I suppose I’ll start with the things I didn’t like about this novel. Firstly, I think the characters are a tad bland. Yes, they are all clearly different but none of them seemed to jump off of the page. Perhaps this is due to the fact that they are all meant to be ‘normal’ people, not very exciting, but when you compare these normal people to Connell and Marianne in ‘Normal People,’ two normal characters who jumped off of the page, I was disappointed. 

Revelation

Secondly, the revelation that Margret was a product of unknown rape was simultaneously unsurprising but also just seemed like a cop-out. It’s clear from the start that Margret obviously wasn’t a virgin birth, it’s just impossible, but there seems to be no clues or build-up that she was conceived via rape until the last few chapters of the book. Having this suddenly being sprung on you with not many clues spread throughout the entire novel is what made it seem like a cop-out to me. Although this revelation was sprung onto us, when I read the revelation I was not surprised, it’s as if I almost suspected it deep down; I was neither shocked, disappointed or felt relieved to have an answer.
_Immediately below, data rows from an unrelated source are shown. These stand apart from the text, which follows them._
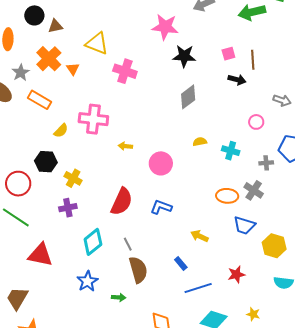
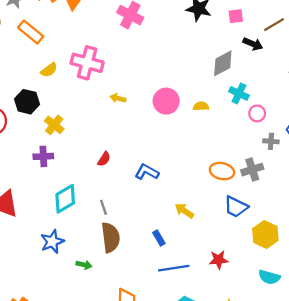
pink square: (228, 54) -> (236, 16), moved
brown line: (253, 60) -> (274, 25), turned 54
gray diamond: (188, 97) -> (223, 63), moved
pink circle: (256, 122) -> (257, 113), moved
cyan cross: (231, 151) -> (239, 93), moved
pink circle: (161, 163) -> (166, 101), moved
gray cross: (254, 190) -> (252, 170), turned 30
red semicircle: (122, 202) -> (104, 159), size x0.5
I felt nothing, which is not good when you’re reading a book.

Claire Chambers - Author - Small pleasure
Claire Chambers – Author

Thinking…

Lastly, (and a lot of other reviewers seems to agree with me on this point,) having the novel end with Howard dying in the Lewisham train crash was disappointing. Looking back, it was clear that this was how the novel was going to end, I mean, Chambers started the novel with the newspaper article about it and never mentioned it again. You begin to realise how the novel is going to end around ¾ of the way through, so you’re sort of prepared but it is still disappointing.

I had a feeling that I was meant to feel sad; sad for Jean missing out on her chance of happiness, sad for Margret losing a father, sad for Howard, but I didn’t. It just didn’t seem satisfying enough. A cliché as it may have been, Chambers should’ve had Howard miss that train by a few minutes like she was hinting he was going to. We as the reader would know what tragedy he had just merely escaped and it would’ve seemed so much more satisfying. 

Homosexuality

Something that I particularly enjoyed when reading this novel was the revelation that Gretchen is a lesbian. It wasn’t so much that Gretchen was a lesbian that I enjoyed, but rather Jean and Howard’s reaction to it.
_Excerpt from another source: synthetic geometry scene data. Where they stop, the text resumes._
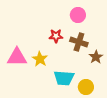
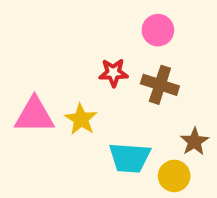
brown star: (96, 57) -> (194, 142), moved

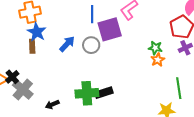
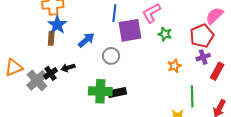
gray circle: (91, 45) -> (111, 56), moved
green star: (155, 48) -> (165, 34), moved
black cross: (12, 77) -> (51, 73), moved
black arrow: (52, 104) -> (68, 68), moved

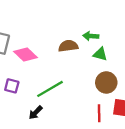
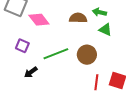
brown circle: (106, 82) -> (87, 55), moved
black arrow: (36, 113) -> (31, 72), moved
Remembering this novel is set in the 1950s, and both Jean and Howard are around the forty-age mark, they would’ve been raised with homophobic views (as Jean confirms in regards to her mother’s views on homosexuality.)

However, Jean and Howard are not disgusted by Gretchen, they are fine with it, if anything they seem relieved by it; Jean because it means Gretchen left Howard so she no longer has to feel guilty about having feelings for him, and Howard because it explains why Gretchen shunned him of a sexual love life for seven years. The revelation of Gretchen being a lesbian was expertly done also, Chambers laid enough clues throughout for you to not pick up on it whilst reading the book, but having that ‘oooh, of course, she is’ moment when it is revealed she is.
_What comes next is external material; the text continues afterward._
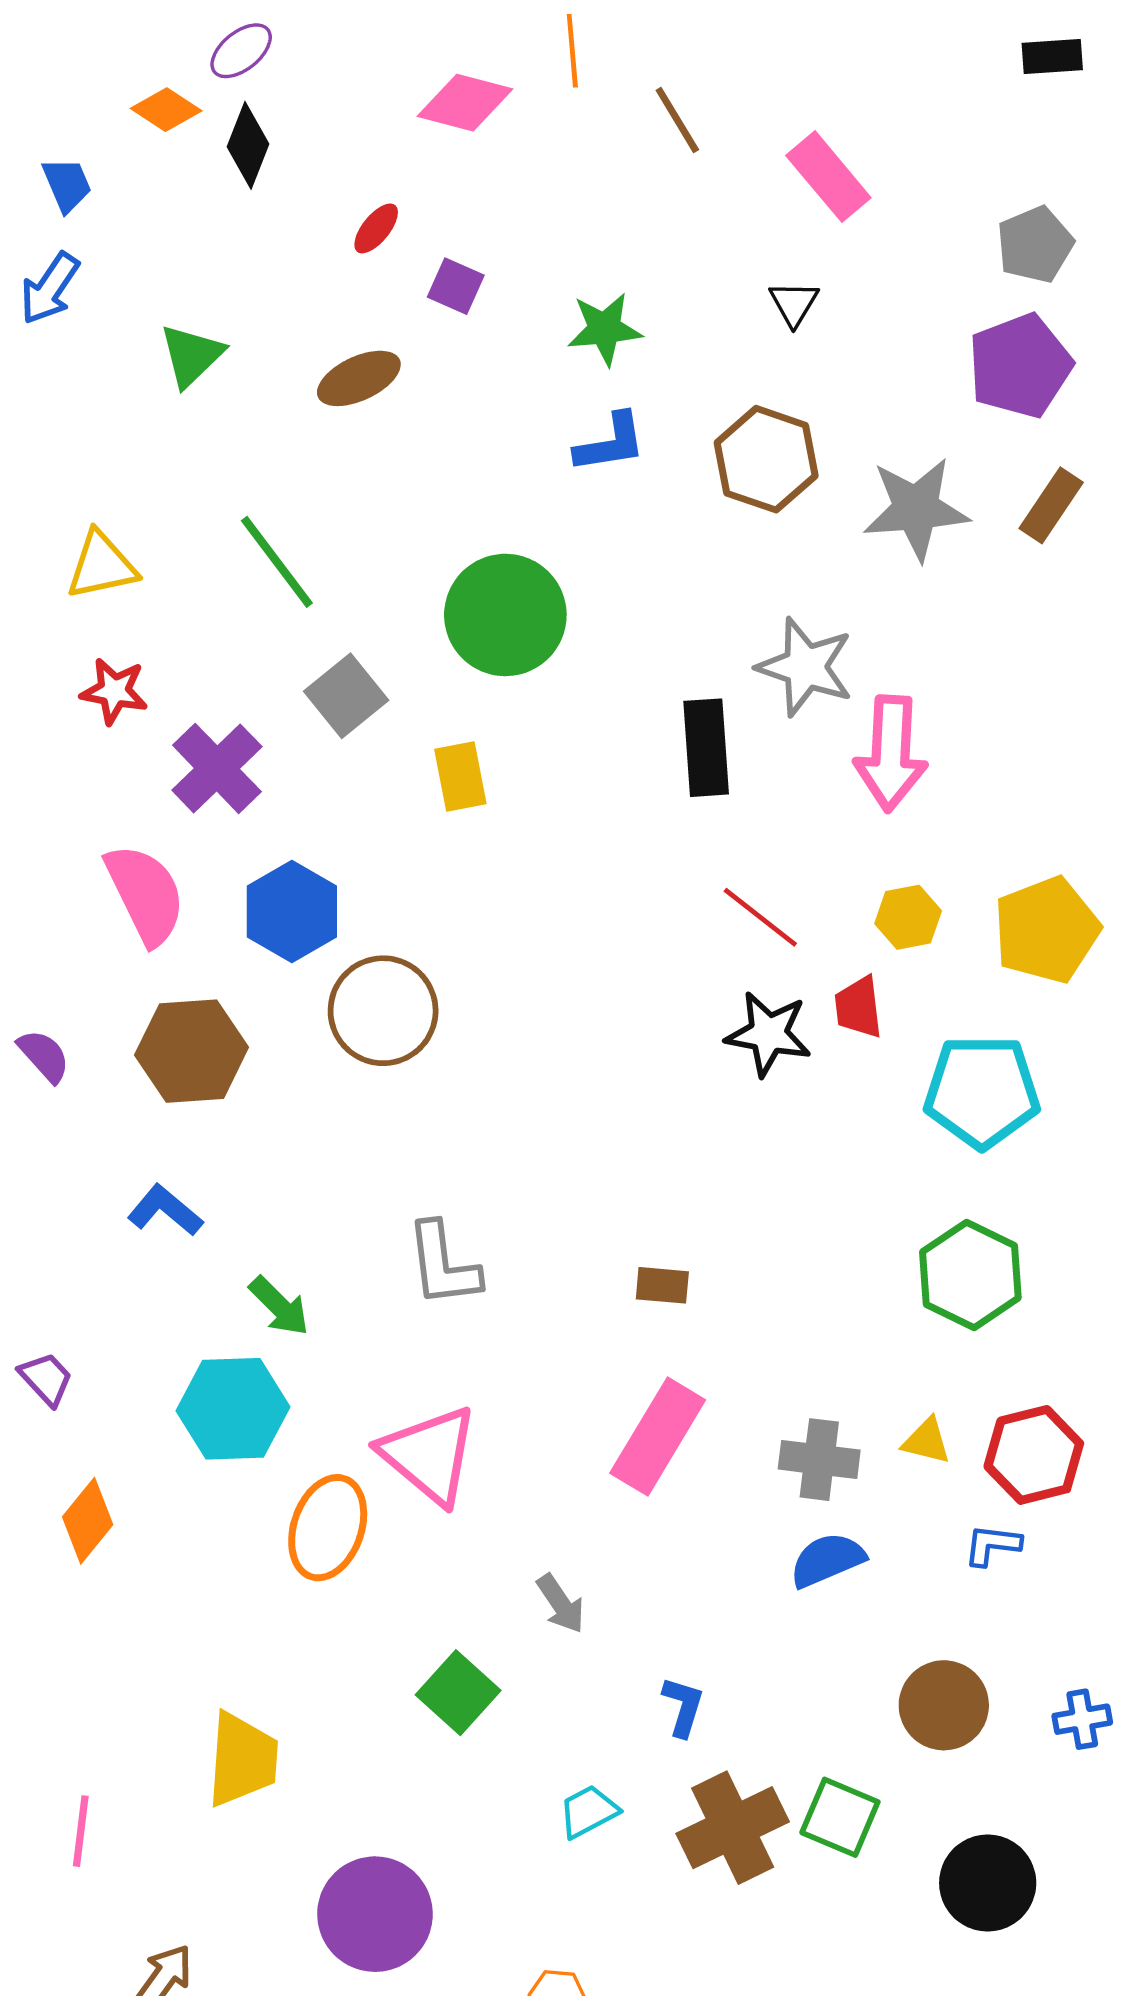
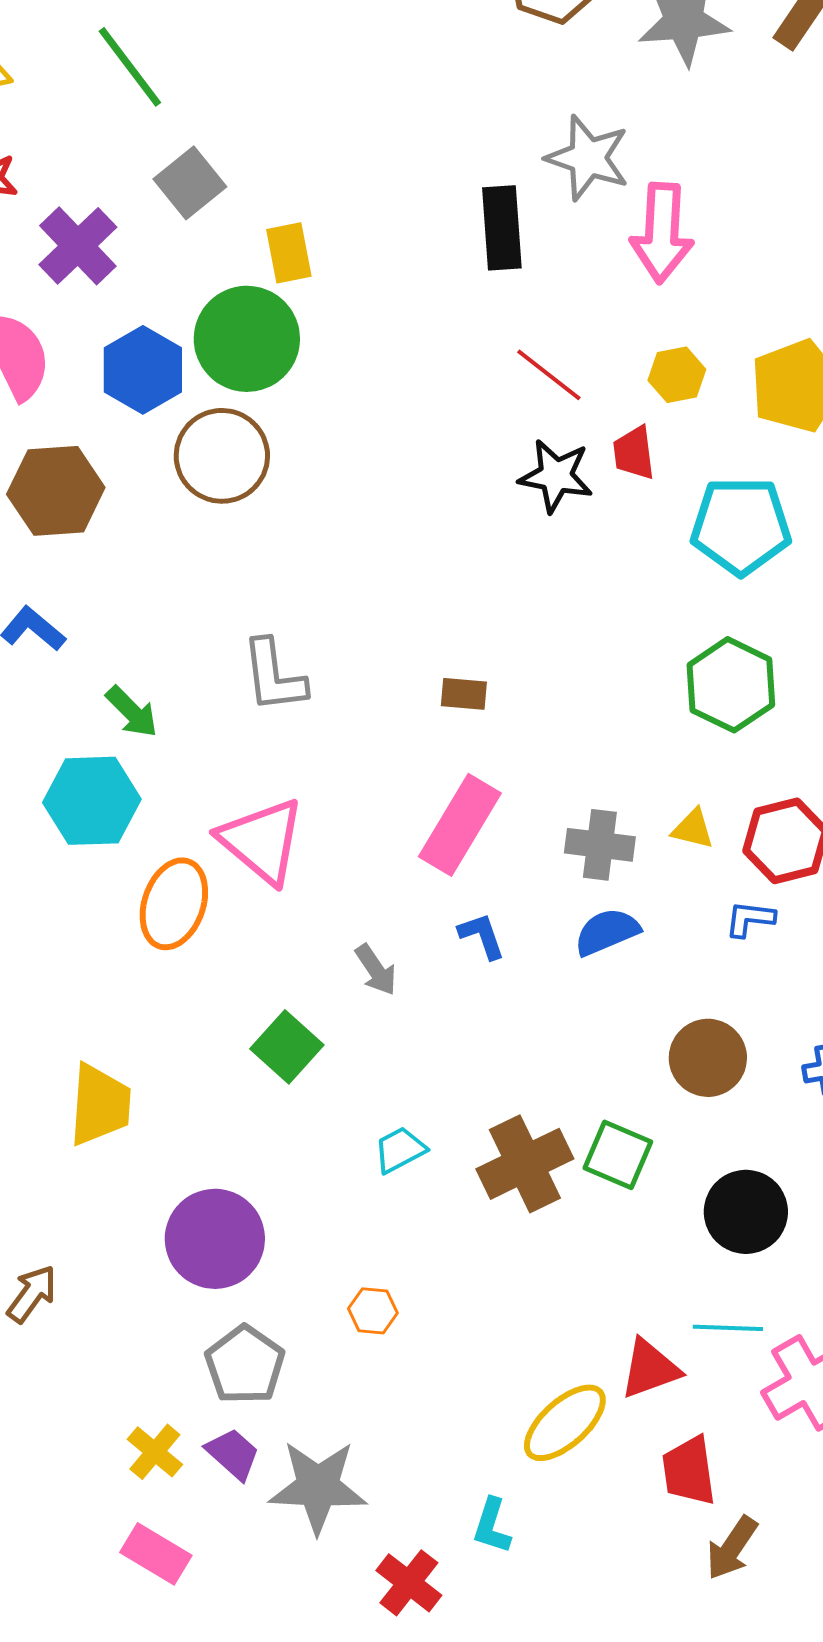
green circle: (505, 615) -> (247, 339), moved
blue L-shape: (683, 1706) -> (482, 936), moved, turned -36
Overall, Claire Chambers ‘Small Pleasure’s was… okay. As I said, I enjoyed the writing style and overall voice throughout the novel, I just wasn’t captivated by the plot like I thought I would be. Like all reviews, this is my own opinion, perhaps this could become your new favourite book. If you do read this, please let me know your thoughts, perhaps you have/will pick up on things that I never did.